# Find me somewhere to stay in Newcastle/Gateshead on 28th February please



## JTG (Feb 16, 2015)

Cheap and clean preferably


----------



## neonwilderness (Feb 16, 2015)

Any area in specific?


----------



## JTG (Feb 16, 2015)

Nah - going to football (Gateshead, not the other place!) and leaving Sunday morning so anywhere centralish


----------



## neonwilderness (Feb 16, 2015)

Looks like quite a few places are already fully booked. Laterooms is giving some for £70-80ish, but none are very central.

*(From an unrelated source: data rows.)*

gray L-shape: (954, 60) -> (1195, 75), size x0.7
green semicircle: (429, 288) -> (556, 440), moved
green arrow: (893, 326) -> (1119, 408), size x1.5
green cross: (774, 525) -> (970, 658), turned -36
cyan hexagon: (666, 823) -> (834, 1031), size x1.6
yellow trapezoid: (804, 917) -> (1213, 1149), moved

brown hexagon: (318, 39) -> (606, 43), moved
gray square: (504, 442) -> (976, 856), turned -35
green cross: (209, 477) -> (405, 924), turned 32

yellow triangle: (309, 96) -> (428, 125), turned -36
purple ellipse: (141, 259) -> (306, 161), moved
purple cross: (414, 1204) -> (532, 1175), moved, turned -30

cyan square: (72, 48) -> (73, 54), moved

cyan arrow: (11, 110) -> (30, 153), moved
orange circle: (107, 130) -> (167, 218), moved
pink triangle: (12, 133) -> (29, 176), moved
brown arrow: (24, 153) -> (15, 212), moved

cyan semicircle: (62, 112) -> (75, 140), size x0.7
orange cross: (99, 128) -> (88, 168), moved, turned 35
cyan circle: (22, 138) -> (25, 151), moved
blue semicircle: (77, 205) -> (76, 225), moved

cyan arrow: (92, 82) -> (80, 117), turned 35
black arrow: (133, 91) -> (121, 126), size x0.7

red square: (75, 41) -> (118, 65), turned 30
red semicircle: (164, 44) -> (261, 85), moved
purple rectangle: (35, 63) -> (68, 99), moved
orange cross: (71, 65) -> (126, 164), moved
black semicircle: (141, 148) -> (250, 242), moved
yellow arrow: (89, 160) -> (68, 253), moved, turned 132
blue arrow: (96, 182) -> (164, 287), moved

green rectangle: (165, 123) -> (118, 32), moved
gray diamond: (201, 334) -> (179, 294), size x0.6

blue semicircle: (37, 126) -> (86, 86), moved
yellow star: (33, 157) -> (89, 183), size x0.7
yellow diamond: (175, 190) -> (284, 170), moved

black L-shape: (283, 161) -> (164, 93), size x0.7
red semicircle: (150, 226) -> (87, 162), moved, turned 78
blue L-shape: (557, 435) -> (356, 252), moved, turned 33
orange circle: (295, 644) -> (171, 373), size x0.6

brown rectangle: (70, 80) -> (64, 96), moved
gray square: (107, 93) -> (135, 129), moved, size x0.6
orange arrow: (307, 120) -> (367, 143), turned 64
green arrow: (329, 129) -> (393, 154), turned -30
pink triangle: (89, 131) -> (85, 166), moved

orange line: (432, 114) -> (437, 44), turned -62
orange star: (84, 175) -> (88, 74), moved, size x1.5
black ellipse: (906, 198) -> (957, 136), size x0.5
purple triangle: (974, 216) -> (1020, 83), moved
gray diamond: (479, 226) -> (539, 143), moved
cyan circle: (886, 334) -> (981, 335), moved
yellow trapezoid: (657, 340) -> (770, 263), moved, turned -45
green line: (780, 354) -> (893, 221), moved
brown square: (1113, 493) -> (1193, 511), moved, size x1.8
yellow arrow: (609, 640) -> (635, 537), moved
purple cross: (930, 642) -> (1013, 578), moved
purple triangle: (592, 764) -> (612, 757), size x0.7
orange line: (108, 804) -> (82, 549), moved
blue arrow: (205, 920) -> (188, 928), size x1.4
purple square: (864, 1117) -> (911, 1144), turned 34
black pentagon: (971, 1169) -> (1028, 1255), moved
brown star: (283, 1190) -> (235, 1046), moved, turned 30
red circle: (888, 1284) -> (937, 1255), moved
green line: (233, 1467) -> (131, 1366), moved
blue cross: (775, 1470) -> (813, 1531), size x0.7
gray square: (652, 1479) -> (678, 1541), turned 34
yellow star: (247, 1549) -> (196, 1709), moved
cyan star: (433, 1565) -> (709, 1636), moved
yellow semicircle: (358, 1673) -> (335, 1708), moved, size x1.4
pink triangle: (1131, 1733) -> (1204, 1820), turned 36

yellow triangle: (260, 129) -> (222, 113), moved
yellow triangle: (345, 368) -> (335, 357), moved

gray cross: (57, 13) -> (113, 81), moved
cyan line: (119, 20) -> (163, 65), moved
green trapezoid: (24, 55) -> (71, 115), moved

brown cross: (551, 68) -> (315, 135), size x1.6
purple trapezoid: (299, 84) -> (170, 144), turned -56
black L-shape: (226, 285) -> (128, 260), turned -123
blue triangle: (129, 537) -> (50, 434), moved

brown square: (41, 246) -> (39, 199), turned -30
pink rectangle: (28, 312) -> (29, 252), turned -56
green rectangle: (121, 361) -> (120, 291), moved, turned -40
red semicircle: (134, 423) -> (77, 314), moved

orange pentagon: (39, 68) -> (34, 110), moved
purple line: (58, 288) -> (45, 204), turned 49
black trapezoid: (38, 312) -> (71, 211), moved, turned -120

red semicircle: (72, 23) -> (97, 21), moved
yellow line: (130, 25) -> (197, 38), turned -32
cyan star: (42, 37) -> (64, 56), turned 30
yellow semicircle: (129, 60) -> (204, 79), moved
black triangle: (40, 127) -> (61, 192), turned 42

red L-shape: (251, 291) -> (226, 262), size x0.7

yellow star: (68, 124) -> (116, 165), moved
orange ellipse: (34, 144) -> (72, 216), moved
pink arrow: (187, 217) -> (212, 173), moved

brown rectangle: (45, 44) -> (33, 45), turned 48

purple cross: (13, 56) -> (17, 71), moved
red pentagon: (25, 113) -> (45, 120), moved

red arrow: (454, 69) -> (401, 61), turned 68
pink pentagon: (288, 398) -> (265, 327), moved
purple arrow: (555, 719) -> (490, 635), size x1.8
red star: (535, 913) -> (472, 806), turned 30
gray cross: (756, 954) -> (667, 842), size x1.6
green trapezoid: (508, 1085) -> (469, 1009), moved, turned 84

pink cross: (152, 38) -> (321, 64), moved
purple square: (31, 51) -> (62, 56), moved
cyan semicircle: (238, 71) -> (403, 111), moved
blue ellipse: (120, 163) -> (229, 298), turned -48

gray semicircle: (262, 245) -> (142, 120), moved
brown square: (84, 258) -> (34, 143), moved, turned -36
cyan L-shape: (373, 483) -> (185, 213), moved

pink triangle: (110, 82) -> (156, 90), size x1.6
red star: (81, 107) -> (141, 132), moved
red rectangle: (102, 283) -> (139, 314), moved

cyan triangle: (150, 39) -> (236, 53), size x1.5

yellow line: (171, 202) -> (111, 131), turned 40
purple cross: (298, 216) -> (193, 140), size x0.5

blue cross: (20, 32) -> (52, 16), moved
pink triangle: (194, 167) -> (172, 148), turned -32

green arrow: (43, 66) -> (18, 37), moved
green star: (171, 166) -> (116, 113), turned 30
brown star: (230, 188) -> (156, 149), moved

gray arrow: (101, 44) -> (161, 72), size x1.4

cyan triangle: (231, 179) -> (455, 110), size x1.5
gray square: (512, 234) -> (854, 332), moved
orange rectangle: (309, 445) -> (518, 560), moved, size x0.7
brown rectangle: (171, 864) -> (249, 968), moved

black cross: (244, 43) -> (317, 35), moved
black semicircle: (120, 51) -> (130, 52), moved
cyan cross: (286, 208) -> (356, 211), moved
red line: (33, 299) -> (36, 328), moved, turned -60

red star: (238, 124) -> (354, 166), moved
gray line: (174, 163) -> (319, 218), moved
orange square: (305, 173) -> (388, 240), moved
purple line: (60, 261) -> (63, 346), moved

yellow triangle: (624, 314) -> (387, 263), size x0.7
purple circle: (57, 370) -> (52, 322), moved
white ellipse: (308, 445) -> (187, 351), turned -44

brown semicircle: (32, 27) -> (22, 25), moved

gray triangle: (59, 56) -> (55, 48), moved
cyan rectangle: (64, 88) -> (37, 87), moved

The cheapest central one I can see is the Royal Station hotel, but that's £130


----------



## JTG (Feb 16, 2015)

A mate has somehow dug up a room in Benwell for £32  Looks OK, shared bathroom and that but I only want one night


----------



## JTG (Feb 16, 2015)

Next question: anyone fancy booze in Newcastle on Feb 28th?


----------



## neonwilderness (Feb 16, 2015)

Benwell is a bit of a hike 

Maybe try these instead:
http://gladstone-guest-house.co.uk
http://www.tripadvisor.co.uk/Hotel_...ck_Hotel-Gateshead_Tyne_and_Wear_England.html
http://www.durhamhousehotel.co.uk
http://www.royalhotelgateshead.co.uk/


----------



## free spirit (Feb 16, 2015)

just a heads up, but there's a fash march and anti-fash counter demo that day in Newcastle.


----------



## JTG (Feb 17, 2015)

Oh ffs really? Same day as NUFC are playing Villa, not to mention hundreds of our lot in town?


----------



## Shirl (Feb 17, 2015)

Dub's in Newcastle


----------



## Fez909 (Feb 18, 2015)

I'm in Newcastle that day, n'all.

Is there some sort of Geordie-pull?!


----------



## neonwilderness (Feb 18, 2015)

I have a freelance deadline that day, but might be around


----------



## JTG (Feb 18, 2015)




----------



## neonwilderness (Feb 18, 2015)

Looks like Russell Brand might be in town too 

http://www.chroniclelive.co.uk/news/north-east-news/russell-brand-pledges-march-against-8674171


----------



## JTG (Feb 18, 2015)

Dear lord


----------